Brian Ngo-Smith, MSW, LCSW, BCD-P, FABP is a psychoanalyst and clinical social worker in Denver, CO. He received his MSW from the University of Iowa and has worked in the mental health field for 20 years, first in residential and hospital settings and later in community mental health before moving into private practice in 2018. Brian completed post-grad training at the Denver Institute for Psychoanalysis, where he is now on faculty, and he also teaches at the Sue Fairbanks Academy through the Steve Hicks School of Social Work at the University of Texas at Austin. Brian is the current President of the American Association for Psychoanalysis in Clinical Social Work.

Brian Greenberg, Ph.D. manages the LifeMoves programs. He is a licensed psychologist with over 25 years of experience developing and managing behavioral health and housing programs. Prior to his current position, Dr. Greenberg oversaw research and evaluation, adolescent services, and development for 18 years at Walden House. Brian also serves as a clinical consultant for drug treatment programming and has published articles in peer-reviewed journals concerning his work with substance abuse treatment research and housing. He received his undergraduate degree from Ohio State University and his master's degree and Ph.D. from the California School of Professional Psychology in Berkeley, CA.

Corey Datz-Greenberg, LCSW, is a graduate of the Smith College School of Social Work and the Access Institute for Psychological Services post graduate analytic therapy fellowship. In a previous career as an organizer, he worked in the Peace Corps in Nicaragua and as a union organizer with UNITE HERE. Corey is currently a clinical case manager with UCSF Citywide doing intensive case management helping people with severe mental illness stabilize in the community. He also has a part time private practice in Hayes Valley working with adolescents, adults, and couples. Corey is on the steering committee for the Coalition for Clinical Social Work, the social work wing of SFCP.

Gregory Bellow, PhD, MSW, is a University of Chicago graduate in psychology (1966) and social work (1968). After advanced training in child psychotherapy at Mt. Zion Hospital, he worked in various agencies and mental -health clinics at Kaiser Hospital and The County of San Mateo as well as a private psychotherapy practice until 2007. He completed his Ph.D. at The Sanville Institute for Clinical Social Work in 1981. He has served as a member of its Core Faculty from l983 until the school's closure at the end of 2018.

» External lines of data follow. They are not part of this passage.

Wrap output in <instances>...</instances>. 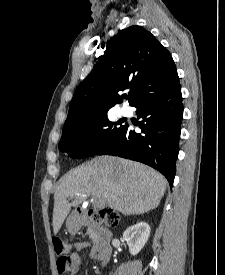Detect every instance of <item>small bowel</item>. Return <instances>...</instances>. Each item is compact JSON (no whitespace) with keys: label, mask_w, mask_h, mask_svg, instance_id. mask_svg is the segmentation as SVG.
<instances>
[{"label":"small bowel","mask_w":225,"mask_h":275,"mask_svg":"<svg viewBox=\"0 0 225 275\" xmlns=\"http://www.w3.org/2000/svg\"><path fill=\"white\" fill-rule=\"evenodd\" d=\"M88 242L80 241L77 242L74 246V251L68 257L70 262V273L77 274L81 269V258H80V251L85 249L88 246Z\"/></svg>","instance_id":"small-bowel-1"}]
</instances>
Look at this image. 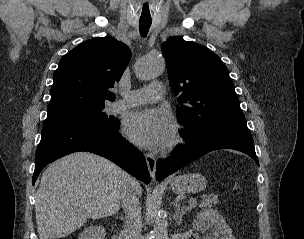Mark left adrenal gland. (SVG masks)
I'll return each mask as SVG.
<instances>
[{
    "label": "left adrenal gland",
    "mask_w": 304,
    "mask_h": 239,
    "mask_svg": "<svg viewBox=\"0 0 304 239\" xmlns=\"http://www.w3.org/2000/svg\"><path fill=\"white\" fill-rule=\"evenodd\" d=\"M174 207H175V213L173 215V219L178 225H180L182 222L183 215L186 214V212L189 211L190 208L186 206L181 207L180 203L176 201L174 202Z\"/></svg>",
    "instance_id": "1"
}]
</instances>
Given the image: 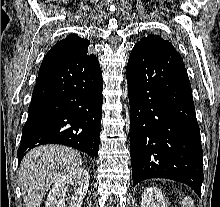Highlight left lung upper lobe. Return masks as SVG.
<instances>
[{"label":"left lung upper lobe","instance_id":"obj_1","mask_svg":"<svg viewBox=\"0 0 220 207\" xmlns=\"http://www.w3.org/2000/svg\"><path fill=\"white\" fill-rule=\"evenodd\" d=\"M136 45L176 52V49L169 41L164 40L160 36L154 34L148 35L147 37H143Z\"/></svg>","mask_w":220,"mask_h":207}]
</instances>
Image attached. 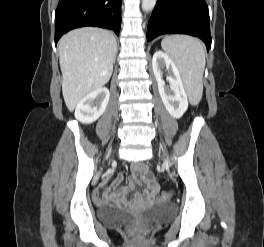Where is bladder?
I'll return each mask as SVG.
<instances>
[{
	"mask_svg": "<svg viewBox=\"0 0 264 247\" xmlns=\"http://www.w3.org/2000/svg\"><path fill=\"white\" fill-rule=\"evenodd\" d=\"M169 216L170 210L162 207H152L138 211L104 207L98 211V220L111 225L151 224L163 221Z\"/></svg>",
	"mask_w": 264,
	"mask_h": 247,
	"instance_id": "31cf9c89",
	"label": "bladder"
}]
</instances>
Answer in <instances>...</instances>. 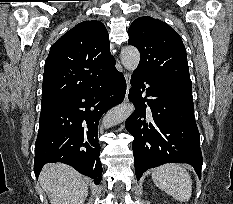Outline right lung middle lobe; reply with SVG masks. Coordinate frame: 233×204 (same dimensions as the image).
<instances>
[{"mask_svg": "<svg viewBox=\"0 0 233 204\" xmlns=\"http://www.w3.org/2000/svg\"><path fill=\"white\" fill-rule=\"evenodd\" d=\"M58 103H50V104H42L41 105V114L48 112L52 108H54Z\"/></svg>", "mask_w": 233, "mask_h": 204, "instance_id": "dd1d6c3e", "label": "right lung middle lobe"}]
</instances>
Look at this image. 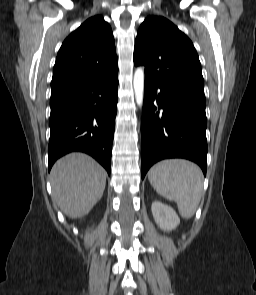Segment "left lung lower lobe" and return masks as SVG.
Segmentation results:
<instances>
[{
  "instance_id": "left-lung-lower-lobe-1",
  "label": "left lung lower lobe",
  "mask_w": 256,
  "mask_h": 295,
  "mask_svg": "<svg viewBox=\"0 0 256 295\" xmlns=\"http://www.w3.org/2000/svg\"><path fill=\"white\" fill-rule=\"evenodd\" d=\"M157 89H160L158 94ZM205 107L206 102L171 92L145 76L141 122L142 179L154 163L168 158L194 161L206 175Z\"/></svg>"
}]
</instances>
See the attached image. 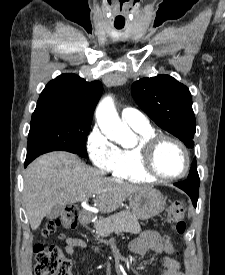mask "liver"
Instances as JSON below:
<instances>
[{
	"instance_id": "liver-1",
	"label": "liver",
	"mask_w": 225,
	"mask_h": 275,
	"mask_svg": "<svg viewBox=\"0 0 225 275\" xmlns=\"http://www.w3.org/2000/svg\"><path fill=\"white\" fill-rule=\"evenodd\" d=\"M149 188L106 178L88 167L77 155L64 151L46 153L36 158L24 176V203L32 230L57 205L73 204L96 196L102 213H111L134 193Z\"/></svg>"
}]
</instances>
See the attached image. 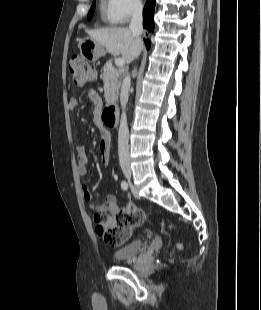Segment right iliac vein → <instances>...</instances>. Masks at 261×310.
Segmentation results:
<instances>
[{
	"instance_id": "1",
	"label": "right iliac vein",
	"mask_w": 261,
	"mask_h": 310,
	"mask_svg": "<svg viewBox=\"0 0 261 310\" xmlns=\"http://www.w3.org/2000/svg\"><path fill=\"white\" fill-rule=\"evenodd\" d=\"M123 173H124V175H125V177H126L127 179H130V178H131L132 173H131V170H130L129 168H124V169H123Z\"/></svg>"
}]
</instances>
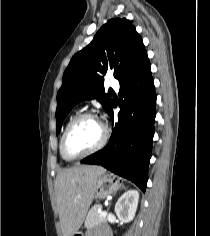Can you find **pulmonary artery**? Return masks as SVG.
I'll list each match as a JSON object with an SVG mask.
<instances>
[{"label":"pulmonary artery","mask_w":210,"mask_h":236,"mask_svg":"<svg viewBox=\"0 0 210 236\" xmlns=\"http://www.w3.org/2000/svg\"><path fill=\"white\" fill-rule=\"evenodd\" d=\"M110 85L115 90H118V88H119V82L116 79H114V78L110 79Z\"/></svg>","instance_id":"obj_1"}]
</instances>
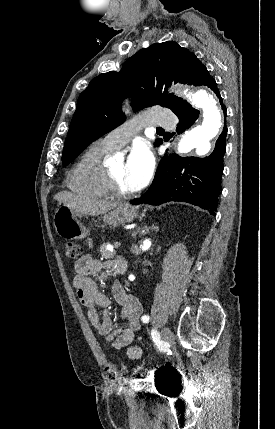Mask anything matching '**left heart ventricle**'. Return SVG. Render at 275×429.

Lynn Rosenfield, PhD, LCSW, has a private psychotherapy, supervision and mediation practice in Los Angeles, CA. She is a clinical instructor in several certificate programs that train beginning and advanced clinical supervisors, through Smith College School for Social Work. For 18 years, she served as a faculty/field liaison for Smith College School for Social Work, overseeing the relationship of social work interns with their supervisors. She is former faculty at the Sanville Institute and is the author of articles on cultural countertransference and web-based supervisor training.

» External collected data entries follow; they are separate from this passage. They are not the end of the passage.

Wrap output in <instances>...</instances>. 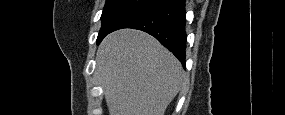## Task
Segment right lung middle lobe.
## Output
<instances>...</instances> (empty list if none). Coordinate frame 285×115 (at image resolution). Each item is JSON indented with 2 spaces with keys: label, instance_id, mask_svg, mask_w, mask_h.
<instances>
[{
  "label": "right lung middle lobe",
  "instance_id": "obj_1",
  "mask_svg": "<svg viewBox=\"0 0 285 115\" xmlns=\"http://www.w3.org/2000/svg\"><path fill=\"white\" fill-rule=\"evenodd\" d=\"M153 0H106L101 20L102 26L98 34L97 43L124 18L151 3Z\"/></svg>",
  "mask_w": 285,
  "mask_h": 115
}]
</instances>
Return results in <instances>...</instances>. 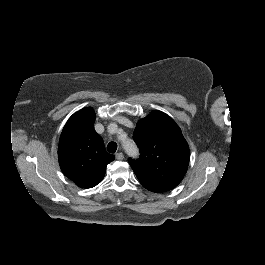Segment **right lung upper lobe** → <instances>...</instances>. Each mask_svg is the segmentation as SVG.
Masks as SVG:
<instances>
[{"mask_svg":"<svg viewBox=\"0 0 265 265\" xmlns=\"http://www.w3.org/2000/svg\"><path fill=\"white\" fill-rule=\"evenodd\" d=\"M95 113L81 109L67 121L60 136L58 159L65 176L81 188H91L103 179L114 155L106 152L102 138L94 129Z\"/></svg>","mask_w":265,"mask_h":265,"instance_id":"1","label":"right lung upper lobe"}]
</instances>
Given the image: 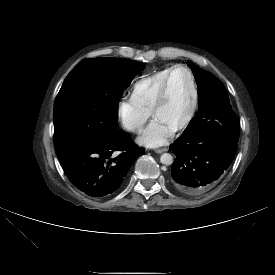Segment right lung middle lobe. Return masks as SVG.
Masks as SVG:
<instances>
[{"label": "right lung middle lobe", "mask_w": 275, "mask_h": 275, "mask_svg": "<svg viewBox=\"0 0 275 275\" xmlns=\"http://www.w3.org/2000/svg\"><path fill=\"white\" fill-rule=\"evenodd\" d=\"M145 64L123 58L81 61L66 77L54 107V145L64 148L116 130L118 103Z\"/></svg>", "instance_id": "dd1d6c3e"}]
</instances>
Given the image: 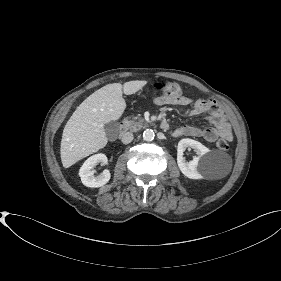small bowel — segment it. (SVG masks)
Instances as JSON below:
<instances>
[{
  "instance_id": "obj_1",
  "label": "small bowel",
  "mask_w": 281,
  "mask_h": 281,
  "mask_svg": "<svg viewBox=\"0 0 281 281\" xmlns=\"http://www.w3.org/2000/svg\"><path fill=\"white\" fill-rule=\"evenodd\" d=\"M159 106H191V115H206V120L212 124V127H198L194 125H183L172 131V136L198 137L208 142H214L219 137L227 140L232 139L231 129L220 110L216 101L210 98L197 99L183 95L165 96L156 100Z\"/></svg>"
}]
</instances>
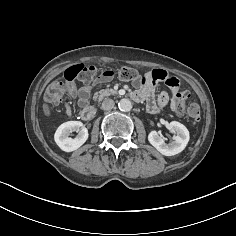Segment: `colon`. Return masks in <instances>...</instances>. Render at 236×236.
Returning <instances> with one entry per match:
<instances>
[{
  "label": "colon",
  "mask_w": 236,
  "mask_h": 236,
  "mask_svg": "<svg viewBox=\"0 0 236 236\" xmlns=\"http://www.w3.org/2000/svg\"><path fill=\"white\" fill-rule=\"evenodd\" d=\"M97 69L93 65H84L78 64L74 65L57 78L49 87L46 99L49 103L56 104L59 102L61 88L66 83H73L77 80L82 81L84 83H90L96 73ZM106 76L112 75L111 71L106 72ZM118 77L122 80H135L137 78V72L134 68L129 66H124L118 71ZM171 82L176 83L173 78H170L167 84H171ZM188 91H177L175 96L177 98V112L178 114H186L193 121H198L200 118V108L195 103L186 104V100L189 97Z\"/></svg>",
  "instance_id": "colon-1"
}]
</instances>
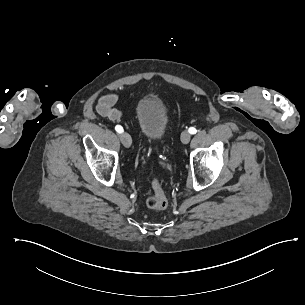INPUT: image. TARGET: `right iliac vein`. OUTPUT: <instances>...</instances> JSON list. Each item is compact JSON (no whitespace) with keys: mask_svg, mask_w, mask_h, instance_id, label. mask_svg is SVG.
<instances>
[{"mask_svg":"<svg viewBox=\"0 0 305 305\" xmlns=\"http://www.w3.org/2000/svg\"><path fill=\"white\" fill-rule=\"evenodd\" d=\"M120 139H121V141H122V143L125 147H130L131 146L132 139H131V137L128 133H125V132L121 133L120 134Z\"/></svg>","mask_w":305,"mask_h":305,"instance_id":"1","label":"right iliac vein"}]
</instances>
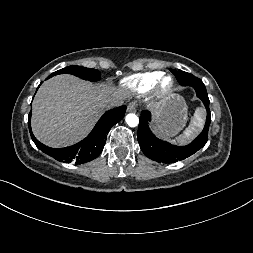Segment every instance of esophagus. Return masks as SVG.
I'll list each match as a JSON object with an SVG mask.
<instances>
[{"mask_svg": "<svg viewBox=\"0 0 253 253\" xmlns=\"http://www.w3.org/2000/svg\"><path fill=\"white\" fill-rule=\"evenodd\" d=\"M127 110H128V112H135L136 111V104L134 102L129 103Z\"/></svg>", "mask_w": 253, "mask_h": 253, "instance_id": "obj_1", "label": "esophagus"}]
</instances>
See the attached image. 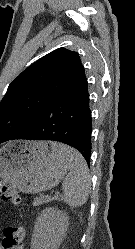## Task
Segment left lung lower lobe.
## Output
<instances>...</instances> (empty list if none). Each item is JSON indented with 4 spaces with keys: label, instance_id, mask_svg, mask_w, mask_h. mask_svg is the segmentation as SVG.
<instances>
[{
    "label": "left lung lower lobe",
    "instance_id": "0a47b994",
    "mask_svg": "<svg viewBox=\"0 0 135 249\" xmlns=\"http://www.w3.org/2000/svg\"><path fill=\"white\" fill-rule=\"evenodd\" d=\"M89 103L86 79L41 109L33 127L13 139L51 140L68 144L79 150L90 165L92 117Z\"/></svg>",
    "mask_w": 135,
    "mask_h": 249
}]
</instances>
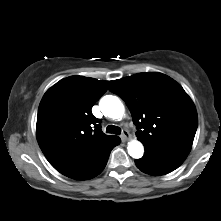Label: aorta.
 Returning a JSON list of instances; mask_svg holds the SVG:
<instances>
[{"instance_id": "1", "label": "aorta", "mask_w": 221, "mask_h": 221, "mask_svg": "<svg viewBox=\"0 0 221 221\" xmlns=\"http://www.w3.org/2000/svg\"><path fill=\"white\" fill-rule=\"evenodd\" d=\"M100 109L105 116L112 119H121L125 108L121 100L112 95H106L100 100ZM128 153L132 158L139 159L143 156L144 147L138 140H132L127 146Z\"/></svg>"}]
</instances>
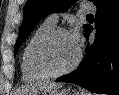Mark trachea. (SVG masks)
I'll return each mask as SVG.
<instances>
[{"label":"trachea","instance_id":"1","mask_svg":"<svg viewBox=\"0 0 119 95\" xmlns=\"http://www.w3.org/2000/svg\"><path fill=\"white\" fill-rule=\"evenodd\" d=\"M87 16H88V17H92L93 15H92V14H88Z\"/></svg>","mask_w":119,"mask_h":95}]
</instances>
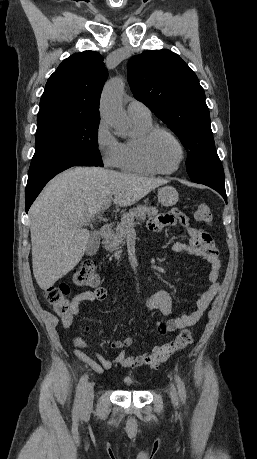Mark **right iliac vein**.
<instances>
[{"mask_svg":"<svg viewBox=\"0 0 257 459\" xmlns=\"http://www.w3.org/2000/svg\"><path fill=\"white\" fill-rule=\"evenodd\" d=\"M94 397V386L92 383H88L85 386L83 393L82 406L84 410H87L91 407Z\"/></svg>","mask_w":257,"mask_h":459,"instance_id":"63e3f726","label":"right iliac vein"}]
</instances>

Samoan Barish, PhD, LCSW, is currently in private practice in Santa Monica, California, on the board of the International Forum for Psychoanalytic Education (IFPE) and a member of the Sanville Institute's Continuing Education Committee. She has taught courses on Boundary Dilemmas for many years.

Credit

3 Hours of Continuing Education Credit.

The Sanville Institute, formerly a PhD-granting institution, now sponsors programs for continuing professional education. The Sanville Institute is approved by the California Psychological Association to provide continuing professional education for Psychologists, LCSWs, LMFTs, and LPCCs. The Sanville Institute maintains responsibility for this program and its contents.